Napęd elektryczny w sektorze pojazdów ciężarowych wykorzystać można na różne sposoby. I chociaż wciąż nie udaje się pokonać największych ograniczeń e-trucków, to jednak alternatywne zastosowania elektryfikacji nieustannie stwarzają nowe możliwości. Jedną z nich jest Revoy EV, którego innowacyjność wykracza daleko poza zagadnienia konstrukcyjne.

Czym jest Revoy EV?

Revoy EV to nowatorski projekt z USA, który umożliwia wykorzystanie wspomagania elektrycznego napędu bez konieczności wykonywania jakichkolwiek przeróbek w ciągniku lub naczepie. Ma postać krótkiego, jednoosiowego wózka, montowanego na standardowym siodle ciągnika. Z przodu znajduje się zestaw akumulatorów, a z tyłu typowe siodło, do którego podpina się zwyczajną naczepę.

Revoy EV jest więc pewnego rodzaju adapterem, który pełni funkcję piątej osi, napędzanej w pełni elektrycznie. Rozwiązanie to nie jest nowością, ponieważ wywodzi się od również amerykańskich wózków dolly, które w latach 60. wspomagały na górskich drogach Oregonu zestawy złożone nawet z trzech przyczep.

fot. Revoy.com

Osiągi Revoy EV i efekty jego wykorzystania

Wózki dolly napędzały silniki spalinowe, a w Revoy EV znajdziemy oczywiście motory elektryczne. Testowy egzemplarz zasilają akumulatory o pojemności 525 kWh, które umożliwiają pokonanie do ok. 400 km na prądzie. W maju bieżącego roku producent planuje wypuścić model z zestawem baterii o mocy zwiększonej do 800 kWh.

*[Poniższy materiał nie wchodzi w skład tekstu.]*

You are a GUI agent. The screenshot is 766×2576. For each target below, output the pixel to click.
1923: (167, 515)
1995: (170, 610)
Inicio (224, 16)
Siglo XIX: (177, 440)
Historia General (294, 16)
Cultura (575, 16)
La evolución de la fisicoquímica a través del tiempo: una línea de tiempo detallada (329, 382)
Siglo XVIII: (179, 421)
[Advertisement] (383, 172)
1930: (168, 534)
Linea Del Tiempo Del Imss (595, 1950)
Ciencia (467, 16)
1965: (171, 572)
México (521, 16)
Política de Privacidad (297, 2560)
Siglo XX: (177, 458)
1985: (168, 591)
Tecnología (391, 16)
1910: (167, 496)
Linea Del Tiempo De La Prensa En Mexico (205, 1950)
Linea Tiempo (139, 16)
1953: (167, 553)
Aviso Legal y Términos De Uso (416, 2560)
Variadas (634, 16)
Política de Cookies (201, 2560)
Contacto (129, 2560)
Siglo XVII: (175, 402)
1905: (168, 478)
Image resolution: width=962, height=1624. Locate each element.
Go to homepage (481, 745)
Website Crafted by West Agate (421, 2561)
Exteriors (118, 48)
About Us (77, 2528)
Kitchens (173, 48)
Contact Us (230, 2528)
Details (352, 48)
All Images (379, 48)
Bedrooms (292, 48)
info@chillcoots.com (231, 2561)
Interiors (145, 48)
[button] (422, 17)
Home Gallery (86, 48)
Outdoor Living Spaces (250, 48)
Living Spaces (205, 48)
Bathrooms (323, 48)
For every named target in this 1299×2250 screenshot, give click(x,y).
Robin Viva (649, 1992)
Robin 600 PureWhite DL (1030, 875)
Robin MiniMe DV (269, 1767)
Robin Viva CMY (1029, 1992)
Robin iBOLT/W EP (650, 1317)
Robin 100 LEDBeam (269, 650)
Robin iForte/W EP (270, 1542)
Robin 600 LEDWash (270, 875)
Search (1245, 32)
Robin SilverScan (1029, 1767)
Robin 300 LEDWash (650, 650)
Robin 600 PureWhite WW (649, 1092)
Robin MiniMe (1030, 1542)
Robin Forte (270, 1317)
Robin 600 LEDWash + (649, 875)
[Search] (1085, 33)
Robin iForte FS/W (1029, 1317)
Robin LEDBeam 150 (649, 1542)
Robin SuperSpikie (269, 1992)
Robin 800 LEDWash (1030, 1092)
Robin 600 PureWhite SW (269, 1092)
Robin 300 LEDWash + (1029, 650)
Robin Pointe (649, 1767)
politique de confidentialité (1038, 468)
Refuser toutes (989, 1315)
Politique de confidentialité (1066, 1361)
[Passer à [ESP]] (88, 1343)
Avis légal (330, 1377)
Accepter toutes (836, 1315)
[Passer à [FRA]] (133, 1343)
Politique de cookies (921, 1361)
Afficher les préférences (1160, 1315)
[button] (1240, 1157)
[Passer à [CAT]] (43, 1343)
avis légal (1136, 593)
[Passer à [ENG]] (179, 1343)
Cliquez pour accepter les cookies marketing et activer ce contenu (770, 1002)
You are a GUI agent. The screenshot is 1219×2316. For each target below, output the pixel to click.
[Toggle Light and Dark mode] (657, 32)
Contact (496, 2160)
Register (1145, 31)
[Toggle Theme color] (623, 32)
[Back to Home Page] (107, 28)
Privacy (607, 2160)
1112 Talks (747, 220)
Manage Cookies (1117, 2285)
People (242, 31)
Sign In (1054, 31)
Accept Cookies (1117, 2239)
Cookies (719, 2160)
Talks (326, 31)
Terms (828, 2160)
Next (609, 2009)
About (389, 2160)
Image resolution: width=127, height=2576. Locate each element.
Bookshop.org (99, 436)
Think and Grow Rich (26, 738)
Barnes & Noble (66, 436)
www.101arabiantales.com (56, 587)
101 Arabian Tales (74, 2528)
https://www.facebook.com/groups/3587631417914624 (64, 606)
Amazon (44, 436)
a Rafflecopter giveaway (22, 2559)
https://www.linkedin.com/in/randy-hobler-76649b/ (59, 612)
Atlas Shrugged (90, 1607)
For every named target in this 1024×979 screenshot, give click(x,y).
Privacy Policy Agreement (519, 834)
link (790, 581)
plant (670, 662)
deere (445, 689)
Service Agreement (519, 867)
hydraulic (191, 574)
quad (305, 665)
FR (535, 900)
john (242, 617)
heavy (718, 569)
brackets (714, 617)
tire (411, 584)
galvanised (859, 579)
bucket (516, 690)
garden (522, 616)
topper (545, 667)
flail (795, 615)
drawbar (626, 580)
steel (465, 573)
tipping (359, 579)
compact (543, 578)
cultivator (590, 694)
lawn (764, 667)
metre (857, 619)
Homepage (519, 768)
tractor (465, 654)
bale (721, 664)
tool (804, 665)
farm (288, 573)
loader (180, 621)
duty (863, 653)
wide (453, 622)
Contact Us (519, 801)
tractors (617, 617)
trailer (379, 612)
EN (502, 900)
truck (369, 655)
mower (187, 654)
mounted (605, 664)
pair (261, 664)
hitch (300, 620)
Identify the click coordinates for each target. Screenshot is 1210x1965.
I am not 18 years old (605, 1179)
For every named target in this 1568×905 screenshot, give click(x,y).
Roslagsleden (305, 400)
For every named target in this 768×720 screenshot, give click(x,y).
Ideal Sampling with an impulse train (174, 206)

Revoy EV wspomaga silnik spalinowy zarówno podczas ruszania z miejsca, jak i trakcie jazdy, a nawet podczas hamowania, skracając jego drogę nawet o 30%. Zapobiega uślizgowi kół przy ruszaniu oraz poślizgom bocznym w trakcie hamowania. Wózek dysponuje własnymi czujnikami martwego pola i wspomaga kierowcę podczas manewrów cofania.

Jednak największe korzyści z tego rozwiązania dotyczą oczywiście redukcji spalania. Producent podaje, że wynosi ona nawet 80%, co warunkach amerykańskich pozwala zaoszczędzić rocznie do 25 000 dolarów na tankowaniu jednej tylko ciężarówki. Przy okazji obniża się też emisja zanieczyszczeń.

Revoy EV vs e-naczepy: wygrywa logistyka

Trudno oprzeć się wrażeniu, że Revoy EV jest próbą elektryfikacji nie tyle ciągników siodłowych, ile naczep, a przecież trend taki nie jest już żadną nowinką. Po co więc wymyślać koło od nowa? Okazuje się, że po to, aby toczyło się ono jeszcze lepiej.

fot. Revoy.com

W Revoy EV najbardziej nowatorskie jest bowiem wykorzystanie możliwości, które oferuje ten wózek w zakresie ładowania baterii, co nadal jest bolączką e-naczep. Producent wózka oferuje wymianę rozładowanego egzemplarza na w pełni naładowany w czasie krótszym niż pięć minut. Odbywać się ma to na specjalnych stacjach Revoy EU, które mają powstać na najpopularniejszych trasach. Wymiana jest realizowana przez pracowników Revoy bez udziału kierowcy, a producent zapewnia o stałej dostępności naładowanych egzemplarzy.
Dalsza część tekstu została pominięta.